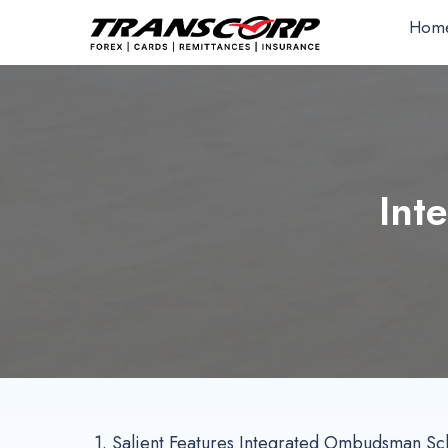
Hom
Int
1.
Salient Features Integrated Ombudsman S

■ EXERCISE:
Repeat the full listing above exactly, with no pictures in the copy.

■ TASK RESULT:
Hom
Int
1.
Salient Features Integrated Ombudsman S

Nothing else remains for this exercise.